Records for this exercise =>
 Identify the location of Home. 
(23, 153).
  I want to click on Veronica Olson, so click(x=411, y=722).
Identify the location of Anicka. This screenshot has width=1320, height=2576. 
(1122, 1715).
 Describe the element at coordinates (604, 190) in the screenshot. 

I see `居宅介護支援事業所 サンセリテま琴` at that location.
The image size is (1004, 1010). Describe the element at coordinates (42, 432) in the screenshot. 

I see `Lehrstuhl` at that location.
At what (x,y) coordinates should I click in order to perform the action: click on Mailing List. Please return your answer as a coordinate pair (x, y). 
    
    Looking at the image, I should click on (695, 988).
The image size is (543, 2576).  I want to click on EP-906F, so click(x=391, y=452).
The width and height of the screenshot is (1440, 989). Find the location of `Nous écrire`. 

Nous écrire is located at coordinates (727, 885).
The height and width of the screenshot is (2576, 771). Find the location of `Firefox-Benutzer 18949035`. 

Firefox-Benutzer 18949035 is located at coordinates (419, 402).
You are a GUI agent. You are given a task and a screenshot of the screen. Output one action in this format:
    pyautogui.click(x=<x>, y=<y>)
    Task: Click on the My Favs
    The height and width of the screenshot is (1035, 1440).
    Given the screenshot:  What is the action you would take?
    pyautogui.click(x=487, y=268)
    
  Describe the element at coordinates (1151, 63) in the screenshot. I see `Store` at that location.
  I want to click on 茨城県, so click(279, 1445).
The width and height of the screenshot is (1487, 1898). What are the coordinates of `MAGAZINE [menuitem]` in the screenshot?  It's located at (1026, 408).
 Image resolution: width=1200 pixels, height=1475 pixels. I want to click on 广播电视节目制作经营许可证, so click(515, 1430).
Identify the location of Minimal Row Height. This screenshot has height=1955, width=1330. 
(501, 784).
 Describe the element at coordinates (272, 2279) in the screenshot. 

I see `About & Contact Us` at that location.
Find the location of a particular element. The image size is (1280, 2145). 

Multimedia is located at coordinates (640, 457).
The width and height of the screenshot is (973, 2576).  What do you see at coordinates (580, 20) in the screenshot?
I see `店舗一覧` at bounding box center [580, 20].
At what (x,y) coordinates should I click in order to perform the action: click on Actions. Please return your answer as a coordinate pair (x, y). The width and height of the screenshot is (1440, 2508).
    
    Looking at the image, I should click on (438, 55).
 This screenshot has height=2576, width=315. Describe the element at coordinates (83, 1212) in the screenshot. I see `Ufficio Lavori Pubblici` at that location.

Work item =>
Retype the material precisely, leaving out no line.

Task solution =>
 Identify the location of Home. 
(23, 153).
  I want to click on Veronica Olson, so click(x=411, y=722).
Identify the location of Anicka. This screenshot has width=1320, height=2576. 
(1122, 1715).
 Describe the element at coordinates (604, 190) in the screenshot. 

I see `居宅介護支援事業所 サンセリテま琴` at that location.
The image size is (1004, 1010). Describe the element at coordinates (42, 432) in the screenshot. 

I see `Lehrstuhl` at that location.
At what (x,y) coordinates should I click in order to perform the action: click on Mailing List. Please return your answer as a coordinate pair (x, y). 
    
    Looking at the image, I should click on (695, 988).
The image size is (543, 2576).  I want to click on EP-906F, so click(x=391, y=452).
The width and height of the screenshot is (1440, 989). Find the location of `Nous écrire`. 

Nous écrire is located at coordinates (727, 885).
The height and width of the screenshot is (2576, 771). Find the location of `Firefox-Benutzer 18949035`. 

Firefox-Benutzer 18949035 is located at coordinates (419, 402).
You are a GUI agent. You are given a task and a screenshot of the screen. Output one action in this format:
    pyautogui.click(x=<x>, y=<y>)
    Task: Click on the My Favs
    The height and width of the screenshot is (1035, 1440).
    Given the screenshot:  What is the action you would take?
    pyautogui.click(x=487, y=268)
    
  Describe the element at coordinates (1151, 63) in the screenshot. I see `Store` at that location.
  I want to click on 茨城県, so click(279, 1445).
The width and height of the screenshot is (1487, 1898). What are the coordinates of `MAGAZINE [menuitem]` in the screenshot?  It's located at (1026, 408).
 Image resolution: width=1200 pixels, height=1475 pixels. I want to click on 广播电视节目制作经营许可证, so click(515, 1430).
Identify the location of Minimal Row Height. This screenshot has height=1955, width=1330. 
(501, 784).
 Describe the element at coordinates (272, 2279) in the screenshot. 

I see `About & Contact Us` at that location.
Find the location of a particular element. The image size is (1280, 2145). 

Multimedia is located at coordinates (640, 457).
The width and height of the screenshot is (973, 2576).  What do you see at coordinates (580, 20) in the screenshot?
I see `店舗一覧` at bounding box center [580, 20].
At what (x,y) coordinates should I click in order to perform the action: click on Actions. Please return your answer as a coordinate pair (x, y). The width and height of the screenshot is (1440, 2508).
    
    Looking at the image, I should click on (438, 55).
 This screenshot has height=2576, width=315. Describe the element at coordinates (83, 1212) in the screenshot. I see `Ufficio Lavori Pubblici` at that location.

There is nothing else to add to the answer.